On April 18, 1942, at 8:20 a.m. local time, Lt. Col. James H. “Jimmy” Doolittle piloted his B-25 Mitchell medium bomber off the flight deck of the USS Hornet. Doolittle’s B-25 circled the aircraft carrier once to get a navigational fix, then leveled off for the flight west to Tokyo and eventually China. The Doolittle Raid to bomb targets in Japan had begun. Shortly after noon, Tokyo time, Doolittle’s aircraft was in sight of Japan’s capital city. At 12:30 p.m., Doolittle dropped his bombs over his industrial target. The 16 planes comprising the Doolittle Raid caused panic among the Japanese population. But there was one group whose reaction to the American bombers was one of pride and joy: Americans who had been interned in Japan since Dec. 7, 1941.
“One of the United States planes flew directly over our camp and the music of its motors was sweeter than Beethoven’s Fifth symphony, which our phonograph was playing at the time.”
– Internee Associated Press correspondent Joseph Dynan
Within hours of the attack on Pearl Harbor, Japanese authorities rounded up the hundreds of American journalists, missionaries, businessmen, and their families in Japan and interned them in guarded compounds in metropolitan Tokyo. The American embassy staff and their families all moved to the embassy compound, which was placed under guard. A similar roundup was conducted in the United States regarding the Japanese diplomatic corps and nationals. Until America and Japan worked out a repatriation agreement, all those two groups could do was wait.
Though necessarily committed short term to a policy of strategic defense during the crash-rearming program following Pearl Harbor, President Franklin Roosevelt knew that some sort of daring and dramatic blow had to be struck against Japan to boost American morale. That “something” was the Doolittle Raid.
As they assembled for their noon lunch on April 18, the American diplomatic corps and interned civilians were about to find themselves ringside-seat witnesses to history, the first-ever air strike on the Japanese homeland.
Associated Press (AP) reporter Joseph Dynan was one of a group of Americans in an internment camp located between Tokyo and Yokohama. “We were having coffee and toast,” he later wrote, “when the police rushed into our camp excitedly and told us to extinguish fires in the stoves and close the windows because there was an air raid.”
The Americans thought it was simply a drill, even after they heard two loud explosions in the nearby Kawasaki industrial complex. Then Dynan and others saw “a large twin-motored plane flying very low.” They watched as the American Army Air Corps bomber, flying no more than 200 feet above the ground, roared past and disappeared in the western sky as Japanese biplane fighters took off from a nearby training field. Mrs. Theodore Walser, wife of a missionary, reported that some of the internees saw the bomber pilots wave to the people on the ground.
Meanwhile at the embassy compound, Ambassador Joseph Grew and his staff were also about to eat when the Raiders arrived overhead.

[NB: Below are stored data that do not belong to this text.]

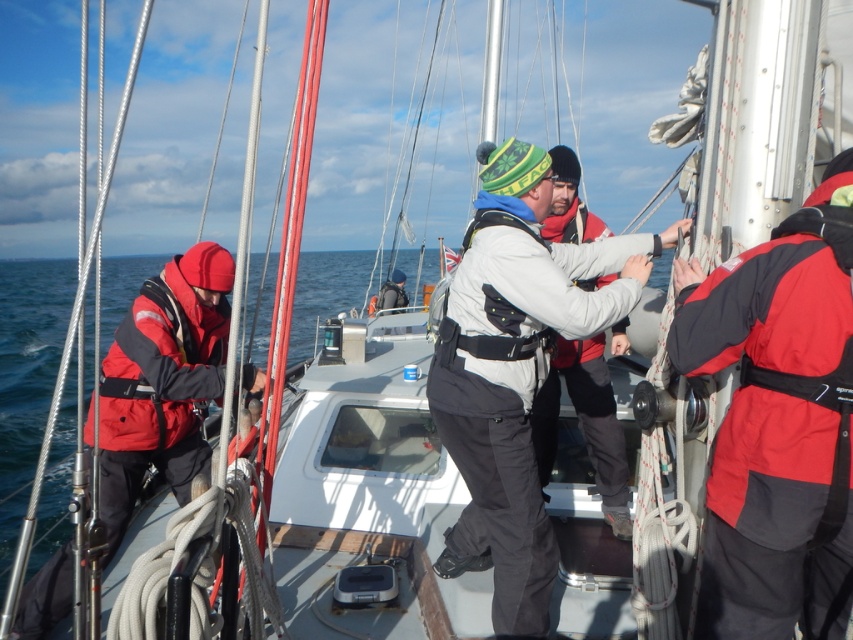 You are a photographer on the sailboat and want to take a photo of the gray synthetic life jacket at center without the white fleece jacket at center blocking it. What should you do?

Move the white fleece jacket at center behind the gray synthetic life jacket at center so that the gray synthetic life jacket at center is in front.

You are a photographer on the sailboat and want to take a photo of both the white fleece jacket at center and the red softshell jacket at left. Since you can only focus on one subject at a time, which jacket should you focus on to ensure the other remains in the background?

You should focus on the white fleece jacket at center because it is closer to the viewer than the red softshell jacket at left, which will naturally stay in the background when the closer jacket is in focus.

You are standing on the deck of the sailboat and notice the point marked at coordinates (515, 369). What object is located at that point?

The white fleece jacket at center is located at the point marked at coordinates (515, 369).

From their embassy vantage point, they observed at least six fires caused by the B-25s’ bombs. Like the Americans in Dynan’s internment camp, they too initially thought that the Raiders were Japanese planes conducting a drill. But upon checking with the Japanese guards at the embassy gates, they discovered the truth. They saw a total of three B-25s. One of the bombers, flying at treetop level, came as close as three-fourths of a mile to the embassy.
Though physical damage caused by the raid was minor, its psychological impact was enormous. The Japanese people and its military were shaken to their core. In contrast, American morale shot sky high. The raid also changed Japanese strategy, causing the high command to recall a number of frontline squadrons to beef up homeland air defense, and to green light the invasion of Midway.
As for the interned American and Japanese nationals, after many weeks, the repatriation agreement was finalized. The exchange took place on July 22, 1942, at the neutral port of Lourenco Marques, Portuguese East Africa (now Mozambique). There, 1,450 Americans, British, and other nationals were exchanged for 1,096 Japanese citizens. And it was at Lourenco Marques that AP reporter Dynan was able to file his story about his ringside seat to the Doolittle Raid.